Il faut avoir le courage d’aller à contre-courant des idées reçues et affirmer au risque de déplaire à certains que la gariguette nous embête. Sous prétexte qu’elle est la variété la plus consommée en France, elle minaude et fait sa mijaurée. Elle raconte avec une petite voix chevrotante l’histoire de ses ancêtres, l’Europe couverte de fraises des bois au Moyen Age, la découverte de fraisiers canadiens par Jacques Cartier puis chiliens par Amédée-François Frézier, la fragaria ananassa, hybride de ces deux variétés et grand-mère de toutes les fraises actuelles. Elle plisse les yeux, fait briller ses innombrables boutons d’or et poursuit son récit : Louis XIV aimait tellement les fraises qu’il s’en donnait des crises d’urticaire et Madame Tallien (1773-1835) versait chaque jour dix kilos de fraises dans l’eau de son bain… Bref, la gariguette ramène sa fraise.
Seulement voilà : il serait bon de rappeler que cette petite pimbêche de gariguette n’a pas la noblesse et l’ancienneté qu’elle revendique.
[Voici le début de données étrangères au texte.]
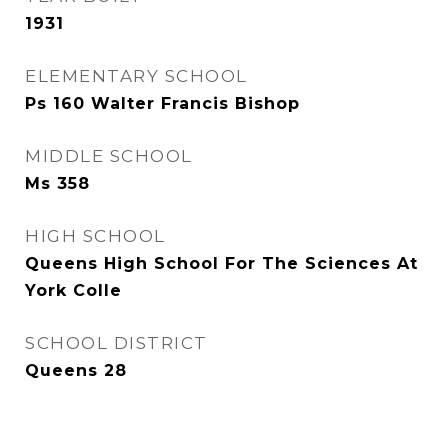
1931
ELEMENTARY SCHOOL
Ps 160 Walter Francis Bishop
MIDDLE SCHOOL
Ms 358
HIGH SCHOOL
Queens High School For The Sciences At
York Colle
SCHOOL DISTRICT
Queens 28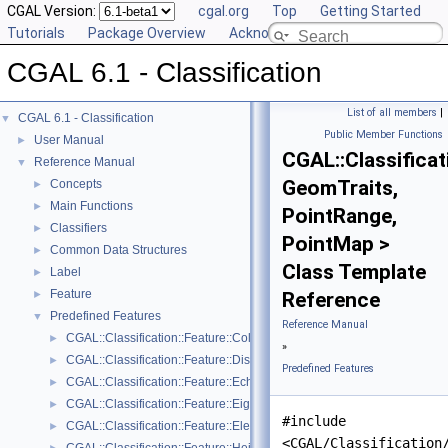
CGAL Version:
cgal.org
Top
Getting Started
Tutorials
Package Overview
Acknowledging CGAL
CGAL 6.1 - Classification
List of all members
|
CGAL 6.1 - Classification
▼
Public Member Functions
User Manual
►
CGAL::Classificat
Reference Manual
▼
GeomTraits,
Concepts
►
Main Functions
►
PointRange,
Classifiers
►
PointMap >
Common Data Structures
►
Class Template
Label
►
Feature
►
Reference
Predefined Features
▼
Reference Manual
CGAL::Classification::Feature::Color_channel< GeomTraits, PointRan
►
»
CGAL::Classification::Feature::Distance_to_plane< PointRange, Poin
►
Predefined Features
CGAL::Classification::Feature::Echo_scatter< GeomTraits, PointRang
►
CGAL::Classification::Feature::Eigenvalue
►
#include
CGAL::Classification::Feature::Elevation< GeomTraits, PointRange, P
►
<CGAL/Classification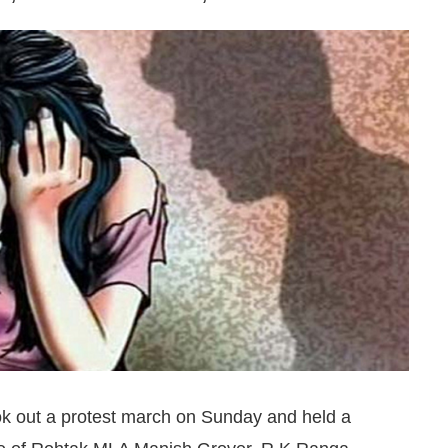
ook out a protest march on Sunday and held a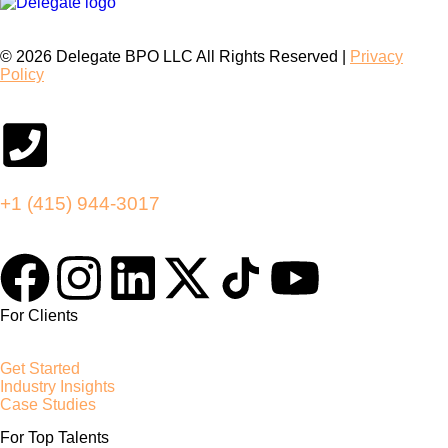
© 2026 Delegate BPO LLC All Rights Reserved |
Privacy
Policy
+1 (415) 944-3017
For Clients
Get Started
Industry Insights
Case Studies
For Top Talents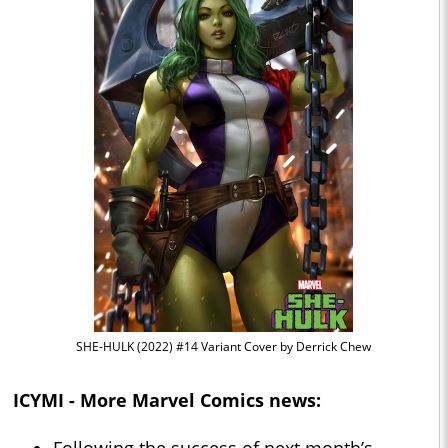
SHE-HULK (2022) #14 Variant Cover by Derrick Chew
ICYMI - More Marvel Comics news: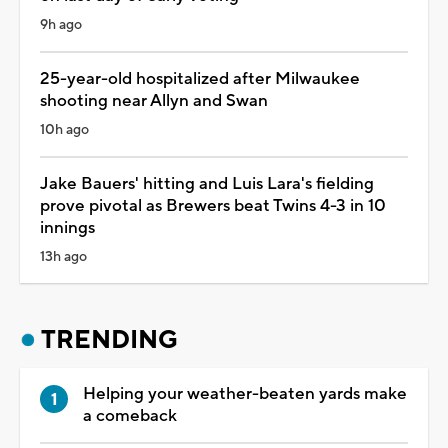
9h ago
25-year-old hospitalized after Milwaukee
shooting near Allyn and Swan
10h ago
Jake Bauers' hitting and Luis Lara's fielding
prove pivotal as Brewers beat Twins 4-3 in 10
innings
13h ago
TRENDING
Helping your weather-beaten yards make
a comeback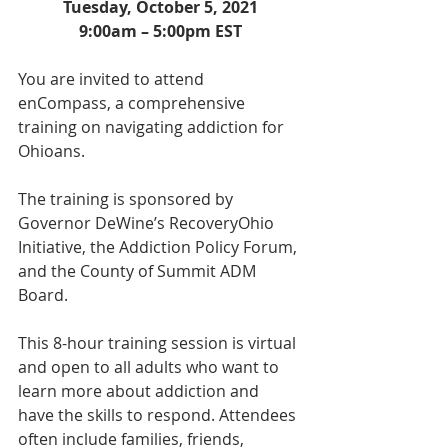
Tuesday, October 5, 2021
9:00am – 5:00pm EST
You are invited to attend 
enCompass, a comprehensive 
training on navigating addiction for 
Ohioans. 
The training is sponsored by 
Governor DeWine’s RecoveryOhio 
Initiative, the Addiction Policy Forum, 
and the County of Summit ADM 
Board.
This 8-hour training session is virtual 
and open to all adults who want to 
learn more about addiction and 
have the skills to respond. Attendees 
often include families, friends, 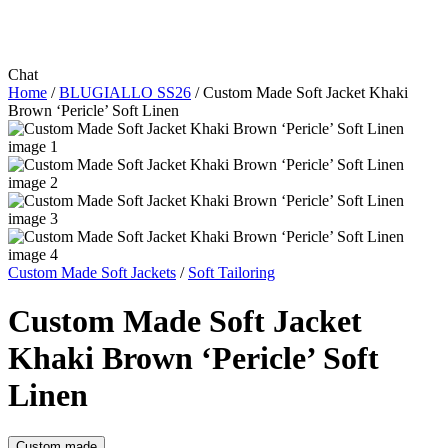
Chat
Home
/
BLUGIALLO SS26
/
Custom Made Soft Jacket Khaki
Brown ‘Pericle’ Soft Linen
Custom Made Soft Jackets
/
Soft Tailoring
Custom Made Soft Jacket
Khaki Brown ‘Pericle’ Soft
Linen
Custom made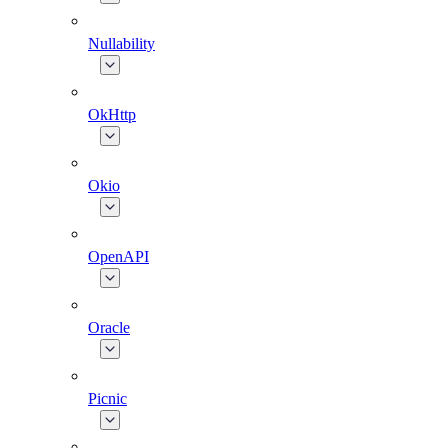
Nullability
OkHttp
Okio
OpenAPI
Oracle
Picnic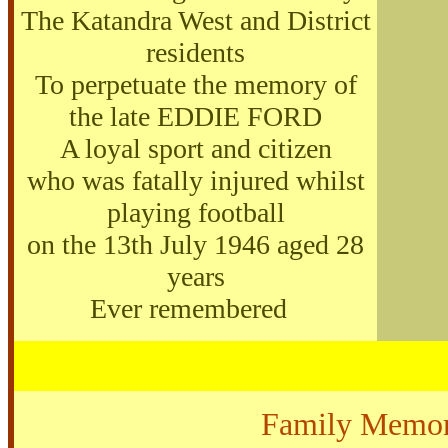
The Katandra West and District
residents
To perpetuate the memory of
the late EDDIE FORD
A loyal sport and citizen
who was fatally injured whilst
playing football
on the 13th July 1946 aged 28
years
Ever remembered
Family Memor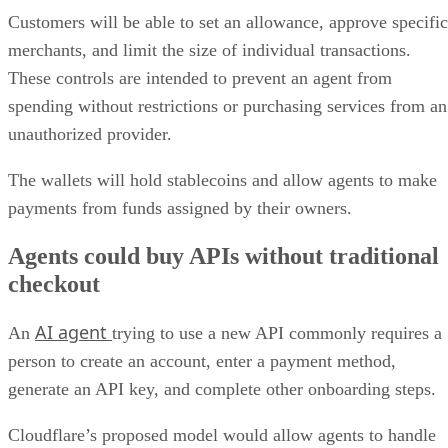
Customers will be able to set an allowance, approve specific
merchants, and limit the size of individual transactions.
These controls are intended to prevent an agent from
spending without restrictions or purchasing services from an
unauthorized provider.
The wallets will hold stablecoins and allow agents to make
payments from funds assigned by their owners.
Agents could buy APIs without traditional
checkout
AI agent
An
trying to use a new API commonly requires a
person to create an account, enter a payment method,
generate an API key, and complete other onboarding steps.
Cloudflare’s proposed model would allow agents to handle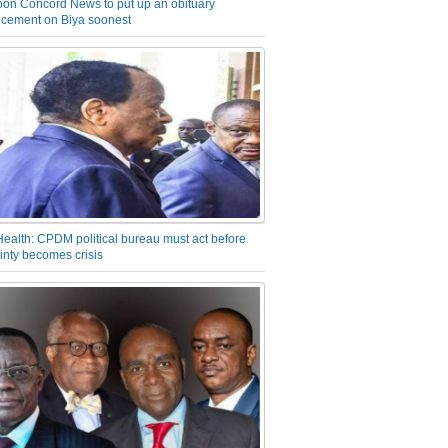
on Concord News to put up an obituary
cement on Biya soonest
Health: CPDM political bureau must act before
inty becomes crisis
Elle a été créée en 1977 par les chercheurs de l’INRA de Montfavet, dans le Vaucluse, qui cherchaient une variété plus productive que celles qui existaient en France à l’époque et tout aussi précoce que les Espagnoles et les Italiennes qui inondaient le marché au début du printemps, le tout en ayant du parfum et du goût. Si les premiers producteurs se montrèrent assez réticents, la gariguette fut adoptée partout et par tous au point de supplanter les autres variétés. Pour lui rabattre le caquet, il ne nous reste qu’une solution : il faut courir en acheter une barquette et mordre dedans à pleine dents ! Ca tombe bien : avec l’arrivée des gariguettes françaises venues du Périgord et de Bretagne, les prix ont dégringolé en l’espace de deux semaines.
L’astuce : servez-vous d’une paille pour retirer la tige de la fraise et son pédoncule. Mais ne le faites pas trop tôt au risque de lui ôter toute sa saveur.